WHAT IS REQUIRED: Go through the data underneath and report how many lines hold the string "восьмая", giving only the number.

START MATERIAL FOR THIS EXERCISE

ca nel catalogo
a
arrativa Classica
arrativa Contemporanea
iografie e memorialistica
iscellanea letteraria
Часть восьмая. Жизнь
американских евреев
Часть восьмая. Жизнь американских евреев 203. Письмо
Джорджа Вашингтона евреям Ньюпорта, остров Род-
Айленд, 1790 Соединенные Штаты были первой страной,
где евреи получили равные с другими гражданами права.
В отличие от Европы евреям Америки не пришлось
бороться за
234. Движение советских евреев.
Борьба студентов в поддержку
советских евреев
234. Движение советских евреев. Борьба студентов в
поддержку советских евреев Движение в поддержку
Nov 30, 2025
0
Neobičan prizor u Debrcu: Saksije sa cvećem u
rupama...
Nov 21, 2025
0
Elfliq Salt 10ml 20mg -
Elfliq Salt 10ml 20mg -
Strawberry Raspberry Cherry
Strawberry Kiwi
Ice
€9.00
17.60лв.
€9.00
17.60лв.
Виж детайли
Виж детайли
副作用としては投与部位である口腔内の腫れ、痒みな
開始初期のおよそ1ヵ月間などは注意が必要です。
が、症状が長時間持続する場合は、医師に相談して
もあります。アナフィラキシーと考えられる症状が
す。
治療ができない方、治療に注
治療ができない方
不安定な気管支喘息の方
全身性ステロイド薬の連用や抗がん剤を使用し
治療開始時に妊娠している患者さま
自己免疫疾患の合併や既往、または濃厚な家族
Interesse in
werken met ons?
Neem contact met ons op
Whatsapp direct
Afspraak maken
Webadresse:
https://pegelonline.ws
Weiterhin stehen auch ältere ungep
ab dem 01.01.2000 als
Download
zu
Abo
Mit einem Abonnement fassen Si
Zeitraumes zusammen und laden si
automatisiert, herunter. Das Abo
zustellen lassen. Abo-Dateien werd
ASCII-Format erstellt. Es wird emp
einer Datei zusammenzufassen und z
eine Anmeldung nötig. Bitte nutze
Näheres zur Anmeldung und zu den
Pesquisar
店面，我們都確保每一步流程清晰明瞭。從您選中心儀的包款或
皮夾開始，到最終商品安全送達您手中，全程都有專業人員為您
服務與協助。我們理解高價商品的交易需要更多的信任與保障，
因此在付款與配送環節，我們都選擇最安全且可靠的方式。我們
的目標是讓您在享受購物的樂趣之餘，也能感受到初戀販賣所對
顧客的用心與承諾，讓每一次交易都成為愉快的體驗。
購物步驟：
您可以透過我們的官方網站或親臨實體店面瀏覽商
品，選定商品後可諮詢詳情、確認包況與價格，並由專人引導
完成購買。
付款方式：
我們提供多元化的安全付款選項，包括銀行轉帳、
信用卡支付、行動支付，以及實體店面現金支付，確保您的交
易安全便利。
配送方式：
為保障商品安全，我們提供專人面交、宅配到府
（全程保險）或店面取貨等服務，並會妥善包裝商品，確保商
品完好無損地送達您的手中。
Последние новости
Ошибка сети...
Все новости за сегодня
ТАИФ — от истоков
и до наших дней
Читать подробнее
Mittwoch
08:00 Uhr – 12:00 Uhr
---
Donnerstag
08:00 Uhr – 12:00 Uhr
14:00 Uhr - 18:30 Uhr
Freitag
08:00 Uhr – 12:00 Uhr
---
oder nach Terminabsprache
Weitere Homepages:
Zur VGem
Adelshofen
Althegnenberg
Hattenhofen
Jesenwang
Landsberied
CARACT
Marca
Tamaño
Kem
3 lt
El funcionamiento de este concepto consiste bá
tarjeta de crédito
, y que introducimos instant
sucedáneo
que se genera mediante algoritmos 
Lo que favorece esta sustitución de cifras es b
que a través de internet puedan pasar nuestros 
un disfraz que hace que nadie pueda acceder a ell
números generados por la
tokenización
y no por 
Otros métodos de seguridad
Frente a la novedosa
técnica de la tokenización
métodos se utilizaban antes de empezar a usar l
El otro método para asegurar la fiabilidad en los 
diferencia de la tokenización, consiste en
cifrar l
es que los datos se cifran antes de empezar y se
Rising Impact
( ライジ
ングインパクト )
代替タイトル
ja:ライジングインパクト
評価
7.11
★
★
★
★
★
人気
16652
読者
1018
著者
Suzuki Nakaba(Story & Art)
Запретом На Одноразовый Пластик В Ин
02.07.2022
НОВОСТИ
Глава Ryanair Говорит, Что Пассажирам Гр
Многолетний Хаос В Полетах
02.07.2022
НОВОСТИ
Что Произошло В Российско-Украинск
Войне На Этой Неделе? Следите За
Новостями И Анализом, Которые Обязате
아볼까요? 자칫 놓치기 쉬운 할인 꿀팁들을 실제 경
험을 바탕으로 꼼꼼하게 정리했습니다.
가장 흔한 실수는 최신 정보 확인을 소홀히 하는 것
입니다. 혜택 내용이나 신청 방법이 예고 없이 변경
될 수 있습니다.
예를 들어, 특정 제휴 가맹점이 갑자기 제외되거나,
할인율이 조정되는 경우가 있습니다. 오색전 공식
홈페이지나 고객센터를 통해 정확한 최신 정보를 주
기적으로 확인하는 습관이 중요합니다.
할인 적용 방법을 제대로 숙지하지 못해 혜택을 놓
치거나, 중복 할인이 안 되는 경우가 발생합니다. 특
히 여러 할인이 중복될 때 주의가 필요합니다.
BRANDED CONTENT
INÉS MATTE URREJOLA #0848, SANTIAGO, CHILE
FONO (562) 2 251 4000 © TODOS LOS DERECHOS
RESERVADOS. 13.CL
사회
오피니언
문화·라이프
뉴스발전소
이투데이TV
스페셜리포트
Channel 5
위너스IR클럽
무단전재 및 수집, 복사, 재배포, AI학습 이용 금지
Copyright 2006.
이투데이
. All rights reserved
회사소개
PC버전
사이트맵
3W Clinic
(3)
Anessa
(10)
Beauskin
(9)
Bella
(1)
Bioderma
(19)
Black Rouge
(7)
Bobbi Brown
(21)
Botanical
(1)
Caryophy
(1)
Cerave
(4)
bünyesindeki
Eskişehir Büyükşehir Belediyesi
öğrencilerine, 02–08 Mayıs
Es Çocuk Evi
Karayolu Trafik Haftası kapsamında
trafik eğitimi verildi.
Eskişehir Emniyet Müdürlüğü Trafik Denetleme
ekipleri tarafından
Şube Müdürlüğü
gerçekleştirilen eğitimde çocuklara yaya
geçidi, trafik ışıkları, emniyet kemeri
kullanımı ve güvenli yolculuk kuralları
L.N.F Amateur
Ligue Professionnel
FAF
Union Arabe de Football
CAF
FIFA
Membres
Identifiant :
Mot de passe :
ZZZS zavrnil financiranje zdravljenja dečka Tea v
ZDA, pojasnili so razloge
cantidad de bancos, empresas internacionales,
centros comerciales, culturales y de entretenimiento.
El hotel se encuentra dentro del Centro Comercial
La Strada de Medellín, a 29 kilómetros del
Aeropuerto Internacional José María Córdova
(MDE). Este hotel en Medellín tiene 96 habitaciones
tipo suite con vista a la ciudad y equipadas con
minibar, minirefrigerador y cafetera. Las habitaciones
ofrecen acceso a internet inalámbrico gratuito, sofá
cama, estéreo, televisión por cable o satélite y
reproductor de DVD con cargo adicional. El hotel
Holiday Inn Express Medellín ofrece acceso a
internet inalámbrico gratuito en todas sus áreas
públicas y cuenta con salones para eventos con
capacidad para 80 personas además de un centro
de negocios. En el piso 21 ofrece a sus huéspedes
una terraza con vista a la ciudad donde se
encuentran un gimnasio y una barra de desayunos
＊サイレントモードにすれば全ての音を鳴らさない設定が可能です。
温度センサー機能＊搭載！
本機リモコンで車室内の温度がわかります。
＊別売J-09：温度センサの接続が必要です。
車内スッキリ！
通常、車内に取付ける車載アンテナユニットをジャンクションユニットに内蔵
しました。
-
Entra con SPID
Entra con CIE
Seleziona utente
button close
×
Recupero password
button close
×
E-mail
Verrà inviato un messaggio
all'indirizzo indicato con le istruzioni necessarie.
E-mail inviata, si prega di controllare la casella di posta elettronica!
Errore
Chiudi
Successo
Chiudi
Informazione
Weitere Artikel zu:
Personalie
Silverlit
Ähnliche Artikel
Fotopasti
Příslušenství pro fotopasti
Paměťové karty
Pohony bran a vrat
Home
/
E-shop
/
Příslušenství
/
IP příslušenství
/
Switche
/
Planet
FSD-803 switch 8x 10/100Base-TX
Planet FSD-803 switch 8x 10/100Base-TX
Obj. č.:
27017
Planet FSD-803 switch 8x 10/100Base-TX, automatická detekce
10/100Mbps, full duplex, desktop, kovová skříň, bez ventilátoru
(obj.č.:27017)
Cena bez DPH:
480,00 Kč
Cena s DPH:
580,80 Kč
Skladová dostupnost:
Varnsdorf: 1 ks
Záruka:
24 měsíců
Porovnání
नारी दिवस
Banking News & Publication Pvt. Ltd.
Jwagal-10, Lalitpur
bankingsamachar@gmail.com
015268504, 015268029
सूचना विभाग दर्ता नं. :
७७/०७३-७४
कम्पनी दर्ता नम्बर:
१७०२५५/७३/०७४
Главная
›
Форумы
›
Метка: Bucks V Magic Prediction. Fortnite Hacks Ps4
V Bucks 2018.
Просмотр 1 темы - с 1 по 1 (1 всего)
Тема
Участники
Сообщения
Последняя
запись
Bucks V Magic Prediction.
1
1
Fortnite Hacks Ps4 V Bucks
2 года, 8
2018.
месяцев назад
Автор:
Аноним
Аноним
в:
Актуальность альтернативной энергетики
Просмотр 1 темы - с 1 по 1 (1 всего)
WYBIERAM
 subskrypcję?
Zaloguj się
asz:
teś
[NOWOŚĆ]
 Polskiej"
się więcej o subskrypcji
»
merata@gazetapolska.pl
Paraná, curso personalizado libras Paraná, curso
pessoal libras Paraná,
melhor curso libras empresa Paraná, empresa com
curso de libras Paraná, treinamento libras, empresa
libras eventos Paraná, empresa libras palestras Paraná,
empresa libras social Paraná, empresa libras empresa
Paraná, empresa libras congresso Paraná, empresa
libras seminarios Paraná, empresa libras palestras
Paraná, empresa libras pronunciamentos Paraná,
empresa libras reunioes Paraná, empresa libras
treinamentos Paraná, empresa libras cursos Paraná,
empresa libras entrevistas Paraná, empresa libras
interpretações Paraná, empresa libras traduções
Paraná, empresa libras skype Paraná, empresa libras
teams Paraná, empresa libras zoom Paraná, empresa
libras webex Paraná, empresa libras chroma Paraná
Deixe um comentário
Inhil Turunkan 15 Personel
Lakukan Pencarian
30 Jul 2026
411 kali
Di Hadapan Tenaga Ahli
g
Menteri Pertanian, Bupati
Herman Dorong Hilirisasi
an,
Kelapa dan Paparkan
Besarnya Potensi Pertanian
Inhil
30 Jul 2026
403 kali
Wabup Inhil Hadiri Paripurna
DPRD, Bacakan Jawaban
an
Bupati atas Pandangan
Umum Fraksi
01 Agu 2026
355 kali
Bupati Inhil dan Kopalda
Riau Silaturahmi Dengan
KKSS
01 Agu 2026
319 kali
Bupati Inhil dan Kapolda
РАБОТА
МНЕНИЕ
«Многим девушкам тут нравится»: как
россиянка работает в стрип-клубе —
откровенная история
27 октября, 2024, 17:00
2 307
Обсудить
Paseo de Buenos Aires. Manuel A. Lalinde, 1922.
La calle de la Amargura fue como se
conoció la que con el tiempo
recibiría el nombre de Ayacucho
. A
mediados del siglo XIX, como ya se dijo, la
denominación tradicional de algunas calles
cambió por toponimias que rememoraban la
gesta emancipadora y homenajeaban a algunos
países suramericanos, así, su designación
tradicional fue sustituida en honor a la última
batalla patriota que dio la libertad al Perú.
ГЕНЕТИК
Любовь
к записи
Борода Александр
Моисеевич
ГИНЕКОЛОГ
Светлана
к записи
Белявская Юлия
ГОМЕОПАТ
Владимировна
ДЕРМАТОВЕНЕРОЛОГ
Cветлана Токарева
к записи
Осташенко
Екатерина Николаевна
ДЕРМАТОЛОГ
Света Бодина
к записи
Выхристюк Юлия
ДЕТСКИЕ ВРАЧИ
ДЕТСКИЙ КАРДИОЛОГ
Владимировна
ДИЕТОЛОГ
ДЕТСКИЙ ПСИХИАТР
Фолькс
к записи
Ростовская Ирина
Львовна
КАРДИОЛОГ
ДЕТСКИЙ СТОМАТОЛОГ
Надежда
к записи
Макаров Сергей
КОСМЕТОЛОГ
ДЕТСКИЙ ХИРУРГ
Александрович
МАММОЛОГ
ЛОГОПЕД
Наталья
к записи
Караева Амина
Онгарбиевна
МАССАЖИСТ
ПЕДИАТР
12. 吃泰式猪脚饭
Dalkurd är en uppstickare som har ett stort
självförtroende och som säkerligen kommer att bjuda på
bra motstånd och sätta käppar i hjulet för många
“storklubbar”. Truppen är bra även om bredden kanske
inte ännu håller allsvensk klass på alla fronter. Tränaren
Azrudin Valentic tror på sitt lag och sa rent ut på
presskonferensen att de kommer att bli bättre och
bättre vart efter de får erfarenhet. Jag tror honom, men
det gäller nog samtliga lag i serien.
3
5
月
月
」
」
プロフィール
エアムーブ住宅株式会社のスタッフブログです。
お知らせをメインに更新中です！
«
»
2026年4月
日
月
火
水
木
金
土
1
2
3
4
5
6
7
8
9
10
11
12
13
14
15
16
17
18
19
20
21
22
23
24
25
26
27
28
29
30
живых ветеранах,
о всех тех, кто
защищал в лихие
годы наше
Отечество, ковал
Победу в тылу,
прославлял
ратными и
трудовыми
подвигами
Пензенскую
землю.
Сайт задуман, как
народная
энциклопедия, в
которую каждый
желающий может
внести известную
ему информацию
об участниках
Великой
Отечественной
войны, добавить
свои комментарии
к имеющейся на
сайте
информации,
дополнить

END MATERIAL FOR THIS EXERCISE

RESULT OF THIS TASK: 2